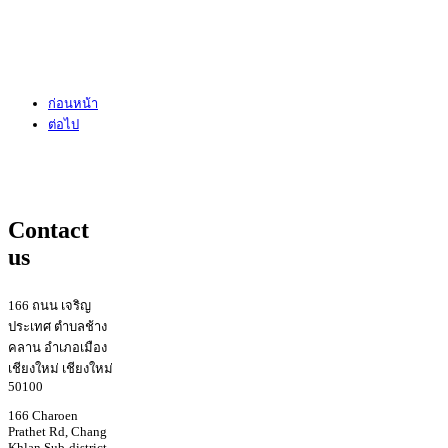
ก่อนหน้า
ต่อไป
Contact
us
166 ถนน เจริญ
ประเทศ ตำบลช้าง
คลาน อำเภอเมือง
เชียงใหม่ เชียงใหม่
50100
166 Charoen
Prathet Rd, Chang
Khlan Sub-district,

-----

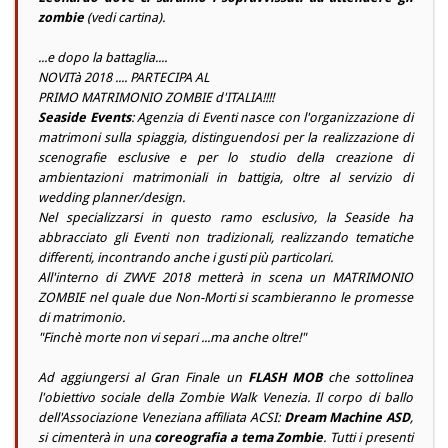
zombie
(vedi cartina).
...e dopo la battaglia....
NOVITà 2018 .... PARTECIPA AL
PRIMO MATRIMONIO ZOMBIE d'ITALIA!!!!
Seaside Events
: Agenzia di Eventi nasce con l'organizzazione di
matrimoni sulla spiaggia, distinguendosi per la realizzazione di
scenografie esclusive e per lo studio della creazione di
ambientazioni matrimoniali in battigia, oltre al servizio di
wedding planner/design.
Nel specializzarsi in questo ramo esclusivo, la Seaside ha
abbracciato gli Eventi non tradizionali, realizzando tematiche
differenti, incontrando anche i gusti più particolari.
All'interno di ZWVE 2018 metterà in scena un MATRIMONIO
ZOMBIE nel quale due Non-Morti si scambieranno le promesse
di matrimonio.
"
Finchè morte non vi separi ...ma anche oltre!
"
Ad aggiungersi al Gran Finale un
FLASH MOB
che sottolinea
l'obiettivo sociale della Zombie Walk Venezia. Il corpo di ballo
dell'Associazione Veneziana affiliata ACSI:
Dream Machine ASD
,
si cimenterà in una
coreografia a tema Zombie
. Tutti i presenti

-----

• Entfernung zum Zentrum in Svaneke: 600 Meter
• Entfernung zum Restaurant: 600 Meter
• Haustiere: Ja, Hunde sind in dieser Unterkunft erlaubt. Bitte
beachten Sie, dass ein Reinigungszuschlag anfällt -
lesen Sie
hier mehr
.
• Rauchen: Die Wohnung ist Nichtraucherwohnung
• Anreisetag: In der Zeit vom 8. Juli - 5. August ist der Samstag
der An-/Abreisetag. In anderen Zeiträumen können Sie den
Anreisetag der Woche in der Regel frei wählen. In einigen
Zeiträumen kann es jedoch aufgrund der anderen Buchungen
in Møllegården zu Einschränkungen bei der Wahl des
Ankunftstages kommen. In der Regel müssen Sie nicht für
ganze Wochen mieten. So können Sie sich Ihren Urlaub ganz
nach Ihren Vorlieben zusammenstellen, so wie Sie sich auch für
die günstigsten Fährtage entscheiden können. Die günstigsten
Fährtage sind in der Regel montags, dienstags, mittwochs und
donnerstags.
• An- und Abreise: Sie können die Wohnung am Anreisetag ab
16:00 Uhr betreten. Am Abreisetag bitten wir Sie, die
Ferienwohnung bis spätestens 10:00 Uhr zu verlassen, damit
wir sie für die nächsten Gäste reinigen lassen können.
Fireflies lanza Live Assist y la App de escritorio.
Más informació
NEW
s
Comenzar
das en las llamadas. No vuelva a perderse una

-----

- Task to carry out: All that belongs in the answer is the run of lines above from the line containing "Zeiträumen kann es" through the line containing "ganze Wochen mieten.", exactly as written.

- Reply:
Zeiträumen kann es jedoch aufgrund der anderen Buchungen
in Møllegården zu Einschränkungen bei der Wahl des
Ankunftstages kommen. In der Regel müssen Sie nicht für
ganze Wochen mieten. So können Sie sich Ihren Urlaub ganz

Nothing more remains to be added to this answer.